Once you find the line containing "情况选择适合的职位类型和地区。" in the data below, copy it and each following line exactly, up to and including the line containing "是想做线上外教还是来华外教，偏好哪个地", and nothing else.

Saved entries:
-*-*-

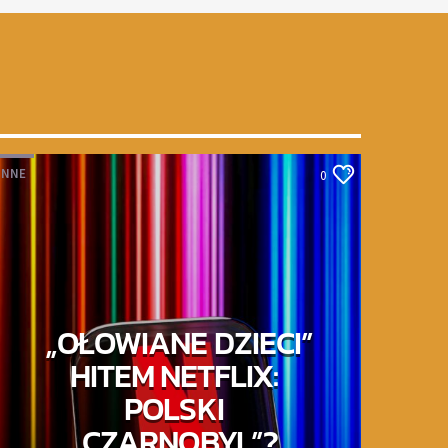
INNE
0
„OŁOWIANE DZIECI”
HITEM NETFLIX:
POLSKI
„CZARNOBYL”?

-*-*-

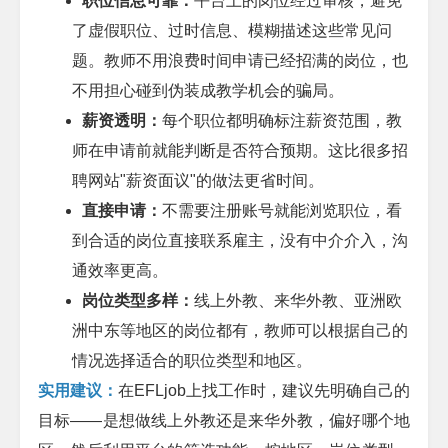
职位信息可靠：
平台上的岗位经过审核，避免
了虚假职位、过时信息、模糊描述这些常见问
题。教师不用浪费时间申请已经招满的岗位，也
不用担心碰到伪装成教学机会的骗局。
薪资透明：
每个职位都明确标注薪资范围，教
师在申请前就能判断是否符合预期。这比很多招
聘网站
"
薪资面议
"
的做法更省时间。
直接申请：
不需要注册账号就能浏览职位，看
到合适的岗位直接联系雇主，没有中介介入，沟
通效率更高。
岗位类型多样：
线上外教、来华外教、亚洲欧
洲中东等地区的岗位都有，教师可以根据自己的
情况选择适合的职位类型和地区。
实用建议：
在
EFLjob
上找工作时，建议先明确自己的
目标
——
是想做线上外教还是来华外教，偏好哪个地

-*-*-

* Task answer:
情况选择适合的职位类型和地区。
实用建议：
在
EFLjob
上找工作时，建议先明确自己的
目标
——
是想做线上外教还是来华外教，偏好哪个地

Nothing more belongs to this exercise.